Task requirements
Images don't belong in the copy. Output the rest of the data exactly.
=== Begin Enclosure ===
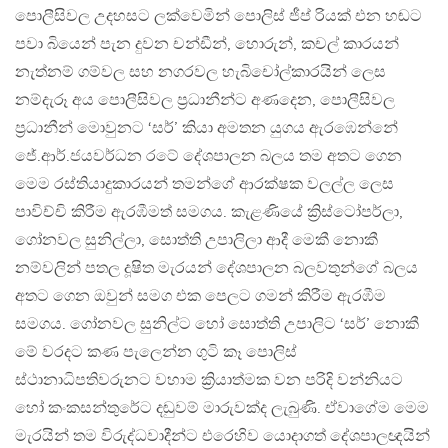
පොලීසිවල උදහසට ලක්වෙමින් පොලිස් ජීප් රියක් එන හඬට
පවා බියෙන් පැන දුවන චන්ඩීන්, හොරුන්, කචල් කාරයන්
නැත්නම් ගම්වල සහ නගරවල හැබිචෝල්කාරයින් ලෙස
නම්දැරූ අය පොලීසිවල ප්‍රධානීන්ට අණදෙන, පොලීසිවල
ප්‍රධානීන් මොවුනට ‘සර්’ කියා අමතන යුගය ඇරඹෙන්නේ
ජේ.ආර්.ජයවර්ධන රටේ දේශපාලන බලය තම අතට ගෙන
මෙම රස්තියාදුකාරයන් තමන්ගේ ආරක්ෂක වලල්ල ලෙස
පාවිච්චි කිරීම ඇරඹීමත් සමගය. කැළණියේ ක්‍රිස්ටෝපර්ලා,
ගෝනවල සුනිල්ලා, සොත්ති උපාලිලා ආදී මෙකී නොකී
නම්වලින් පතල දූෂිත මැරයන් දේශපාලන බලවතුන්ගේ බලය
අතට ගෙන ඔවුන් සමග එක පෙලට ගමන් කිරීම ඇරඹීම
සමගය. ගෝනවල සුනිල්ට හෝ සොත්ති උපාලිට ‘සර්’ නොකී
මේ වරදට කණ පැලෙන්න ගුටි කෑ පොලිස්
ස්ථානාධිපතිවරුනට වහාම ක්‍රියාත්මක වන පරිදි වන්නියට
හෝ කංකසන්තුරේට දඬුවම් මාරුවක්ද ලැබුණි. ඒවාගේම මෙම
මැරයින් තම විරුද්ධවාදීන්ට එරෙහිව යොදාගත් දේශපාලඥයින්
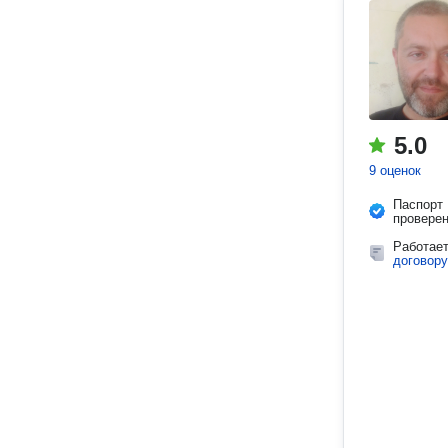
5.0
9 оценок
Паспорт
провере
Работае
договору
=== End Enclosure ===
Result of this exercise
පොලීසිවල උදහසට ලක්වෙමින් පොලිස් ජීප් රියක් එන හඬට
පවා බියෙන් පැන දුවන චන්ඩීන්, හොරුන්, කචල් කාරයන්
නැත්නම් ගම්වල සහ නගරවල හැබිචෝල්කාරයින් ලෙස
නම්දැරූ අය පොලීසිවල ප්‍රධානීන්ට අණදෙන, පොලීසිවල
ප්‍රධානීන් මොවුනට ‘සර්’ කියා අමතන යුගය ඇරඹෙන්නේ
ජේ.ආර්.ජයවර්ධන රටේ දේශපාලන බලය තම අතට ගෙන
මෙම රස්තියාදුකාරයන් තමන්ගේ ආරක්ෂක වලල්ල ලෙස
පාවිච්චි කිරීම ඇරඹීමත් සමගය. කැළණියේ ක්‍රිස්ටෝපර්ලා,
ගෝනවල සුනිල්ලා, සොත්ති උපාලිලා ආදී මෙකී නොකී
නම්වලින් පතල දූෂිත මැරයන් දේශපාලන බලවතුන්ගේ බලය
අතට ගෙන ඔවුන් සමග එක පෙලට ගමන් කිරීම ඇරඹීම
සමගය. ගෝනවල සුනිල්ට හෝ සොත්ති උපාලිට ‘සර්’ නොකී
මේ වරදට කණ පැලෙන්න ගුටි කෑ පොලිස්
ස්ථානාධිපතිවරුනට වහාම ක්‍රියාත්මක වන පරිදි වන්නියට
හෝ කංකසන්තුරේට දඬුවම් මාරුවක්ද ලැබුණි. ඒවාගේම මෙම
මැරයින් තම විරුද්ධවාදීන්ට එරෙහිව යොදාගත් දේශපාලඥයින්
5.0
9 оценок
Паспорт
провере
Работае
договору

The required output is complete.